M’attablant dans un coin isolé, bien en face de la porte, afin d’apercevoir Bamboche dès son arrivée, je demandai une petite portion de viande, du pain et de l’eau. Je regardai la pendule du cabaret, elle marquait neuf heures… J’avais encore, au pis-aller, deux ou trois heures à attendre.

Je commençai mon frugal repas, attachant mon regard inquiet sur la porte du cabaret, dès qu’elle s’ouvrait, épiant et, comme on dit vulgairement, dévisageant tous ceux qui entraient, certain d’ailleurs de reconnaître Bamboche, malgré les années passées depuis notre séparation, car ses traits énergiques et accentués étaient trop profondément gravés dans ma mémoire pour les méconnaître.

Tandis que j’avais ainsi les yeux fixés sur la porte chaque fois qu’elle s’ouvrait, je vis entrer un jeune homme qui pouvait avoir vingt-cinq ans au plus ; sa taille était svelte.

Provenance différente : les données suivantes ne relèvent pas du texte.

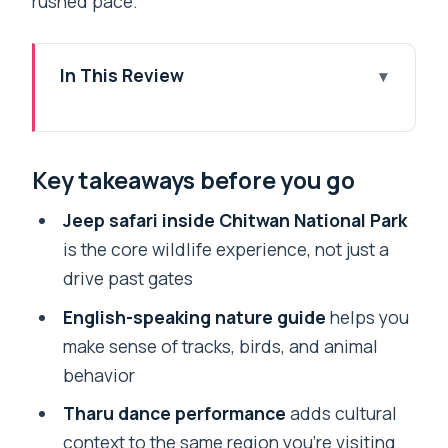
rushed pace.
In This Review
Key takeaways before you go
Why a 1-Night Chitwan Safari Works
Key takeaways before you go
from Pokhara
Getting to Chitwan: The 7am Pickup and
Jeep safari inside Chitwan National Park
Tourist Bus Plan
is the core wildlife experience, not just a
drive past gates
Day 1 in Chitwan National Park: Lunch,
Jeep Safari, Nature Walk, Sunset
English-speaking nature guide
helps you
make sense of tracks, birds, and animal
Tharu Cultural Dance: The Evening
behavior
Program You’ll Actually Remember
Tharu dance performance
adds cultural
Overnight at a Resort: Comfort Close to
context to the same region you’re visiting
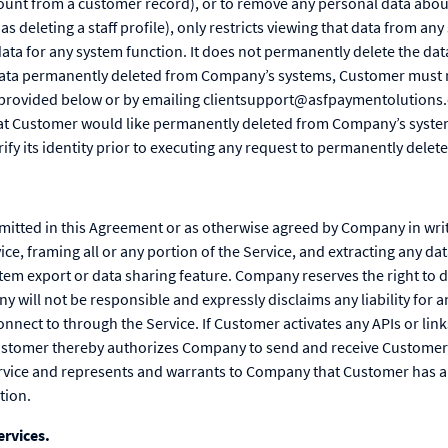
count from a customer record), or to remove any personal data abo
s deleting a staff profile), only restricts viewing that data from an
 data for any system function. It does not permanently delete the d
ata permanently deleted from Company’s systems, Customer must ma
s provided below or by emailing clientsupport@asfpaymentolutions.
hat Customer would like permanently deleted from Company’s syste
ify its identity prior to executing any request to permanently delete
rmitted in this Agreement or as otherwise agreed by Company in wri
ice, framing all or any portion of the Service, and extracting any da
tem export or data sharing feature. Company reserves the right to 
 will not be responsible and expressly disclaims any liability for an
nect to through the Service. If Customer activates any APIs or link
ustomer thereby authorizes Company to send and receive Customer
ervice and represents and warrants to Company that Customer has all
tion.
rvices.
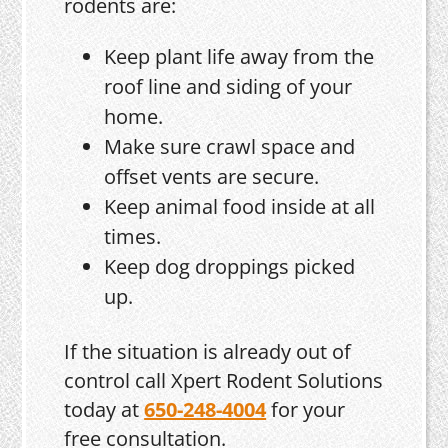
rodents are:
Keep plant life away from the
roof line and siding of your
home.
Make sure crawl space and
offset vents are secure.
Keep animal food inside at all
times.
Keep dog droppings picked
up.
If the situation is already out of
control call Xpert Rodent Solutions
today at
650-248-4004
for your
free consultation.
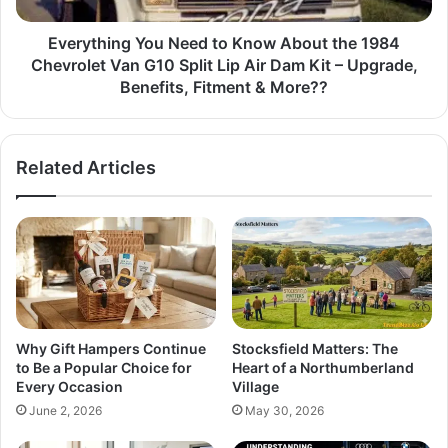
Everything You Need to Know About the 1984
Chevrolet Van G10 Split Lip Air Dam Kit – Upgrade,
Benefits, Fitment & More??
Related Articles
Why Gift Hampers Continue
Stocksfield Matters: The
to Be a Popular Choice for
Heart of a Northumberland
Every Occasion
Village
June 2, 2026
May 30, 2026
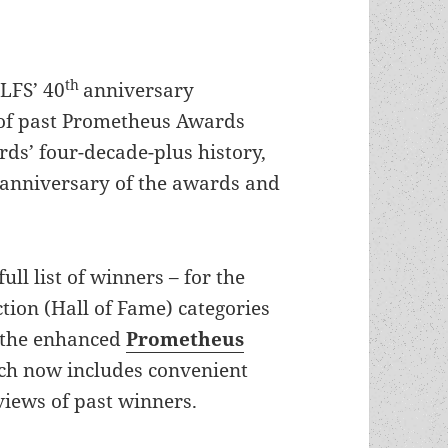
th
 LFS’ 40
anniversary
s of past Prometheus Awards
ds’ four-decade-plus history,
anniversary of the awards and
full list of winners – for the
tion (Hall of Fame) categories
t the enhanced
Prometheus
ich now includes convenient
views of past winners.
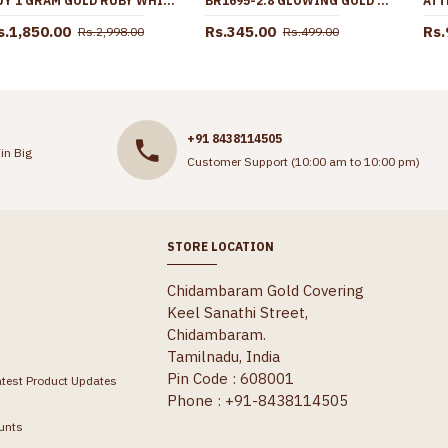
BUY 1 GRAM GOLD RUBY WHITE STONE MULLAIPOO NECKLACE BRIDAL WEAR COLLECTIONS NCKN4266
BR1695-2.8 GLOWING GOLD FORMING BANGLES FOR BRIDAL WEAR
s.1,850.00
Rs.345.00
Rs.
Rs.2,998.00
Rs.499.00
+91 8438114505
in Big
Customer Support (10:00 am to 10:00 pm)
STORE LOCATION
Chidambaram Gold Covering
Keel Sanathi Street,
Chidambaram.
Tamilnadu, India
Pin Code : 608001
atest Product Updates
Phone : +91-8438114505
unts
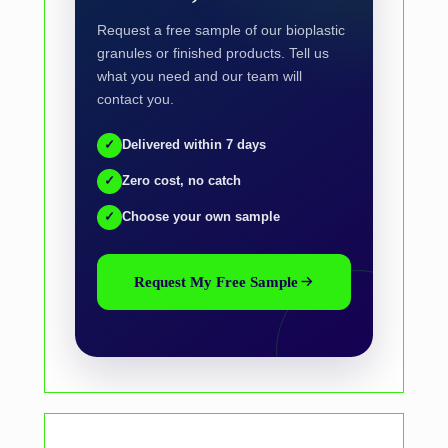
Request a free sample of our bioplastic
granules or finished products. Tell us
what you need and our team will
contact you.
✓
Delivered within 7 days
✓
Zero cost, no catch
✓
Choose your own sample
Request My Free Sample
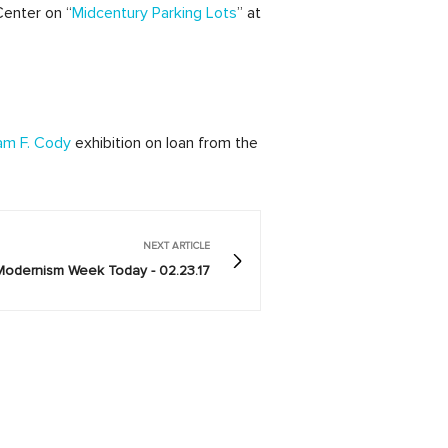
Center on “
Midcentury Parking Lots
” at
am F. Cody
exhibition on loan from the
NEXT ARTICLE
Modernism Week Today - 02.23.17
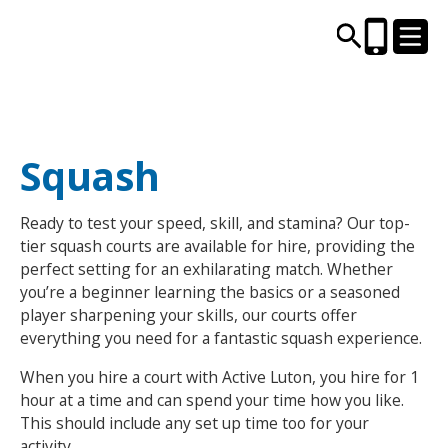
CENTRES AND LIBRARIES
Squash
ACTIVITIES
Ready to test your speed, skill, and stamina? Our top-
tier squash courts are available for hire, providing the
TIMETABLES
perfect setting for an exhilarating match. Whether
you’re a beginner learning the basics or a seasoned
player sharpening your skills, our courts offer
HEALTH & WELLBEING
everything you need for a fantastic squash experience.
CAREERS, EDUCATION & TRAINING
When you hire a court with Active Luton, you hire for 1
hour at a time and can spend your time how you like.
This should include any set up time too for your
BOOK ONLINE
JOIN TODAY
activity.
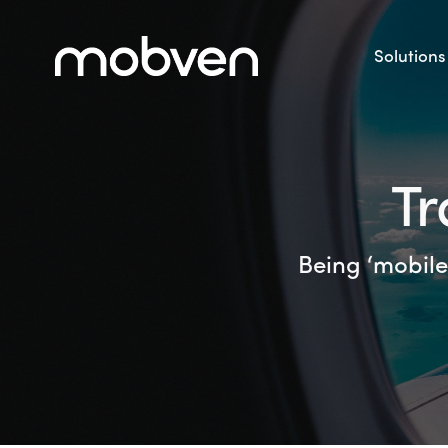
Solutions
Tr
Being ‘mobile 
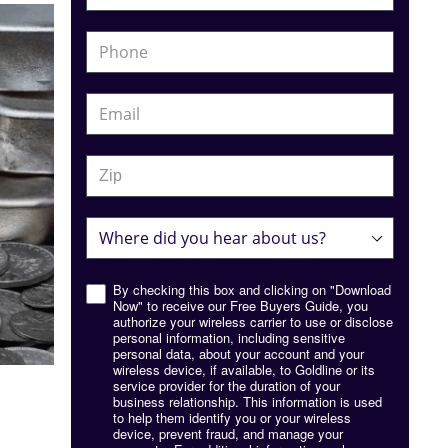
By checking this box and clicking on "Download
Now" to receive our Free Buyers Guide, you
authorize your wireless carrier to use or disclose
personal information, including sensitive
personal data, about your account and your
wireless device, if available, to Goldline or its
service provider for the duration of your
business relationship. This information is used
to help them identify you or your wireless
device, prevent fraud, and manage your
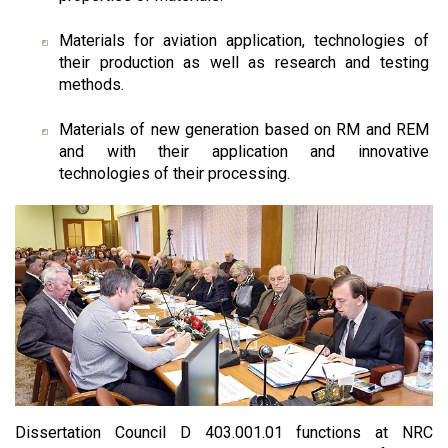
Materials for aviation application, technologies of
their production as well as research and testing
methods.
Materials of new generation based on RM and REM
and with their application and innovative
technologies of their processing.
Dissertation Council D 403.001.01 functions at NRC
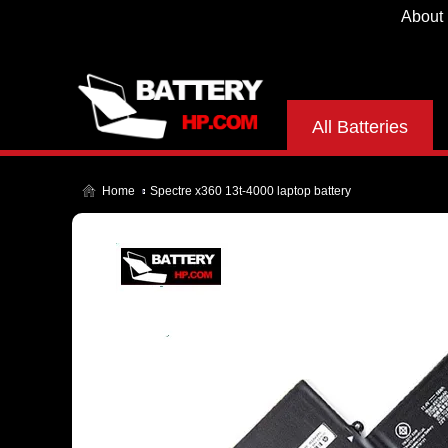
About
All Batteries
Home
Spectre x360 13t-4000 laptop battery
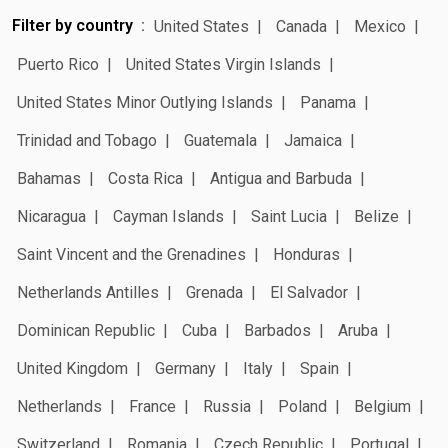
Filter by country
United States
Canada
Mexico
Puerto Rico
United States Virgin Islands
United States Minor Outlying Islands
Panama
Trinidad and Tobago
Guatemala
Jamaica
Bahamas
Costa Rica
Antigua and Barbuda
Nicaragua
Cayman Islands
Saint Lucia
Belize
Saint Vincent and the Grenadines
Honduras
Netherlands Antilles
Grenada
El Salvador
Dominican Republic
Cuba
Barbados
Aruba
United Kingdom
Germany
Italy
Spain
Netherlands
France
Russia
Poland
Belgium
Switzerland
Romania
Czech Republic
Portugal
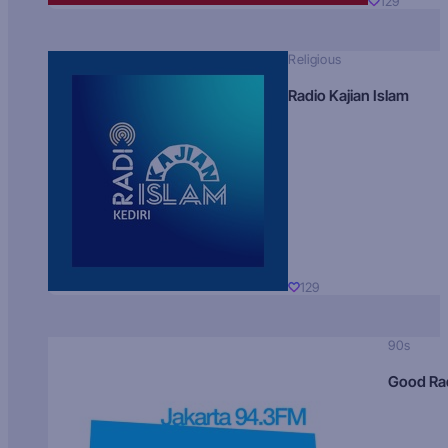
129
Religious
Radio Kajian Islam
129
90s
Good Ra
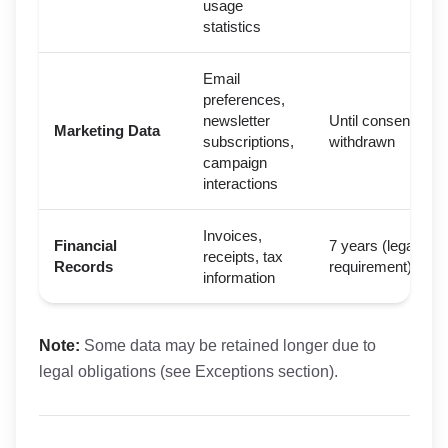
usage
statistics
Email
preferences,
newsletter
Until consent
Marketing Data
subscriptions,
withdrawn
campaign
interactions
Invoices,
Financial
7 years (legal
receipts, tax
Records
requirement)
information
Note:
Some data may be retained longer due to
legal obligations (see Exceptions section).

Sa figure me frappa tout d’abord par la régularité, par la rare et mâle beauté de ses traits, cependant un peu fatigués ; il était pâle, son visage paraissait d’une blancheur d’autant plus mate que ses sourcils et ses favoris, assez longs, étaient très-bruns, et que le vieux paletot noirâtre que portait cet homme, boutonné jusqu’au cou, ne laissait voir ni col de chemise, ni cravate. La chaussure, le pantalon de ce personnage étaient souillé de boue, et il portait une casquette toute déformée.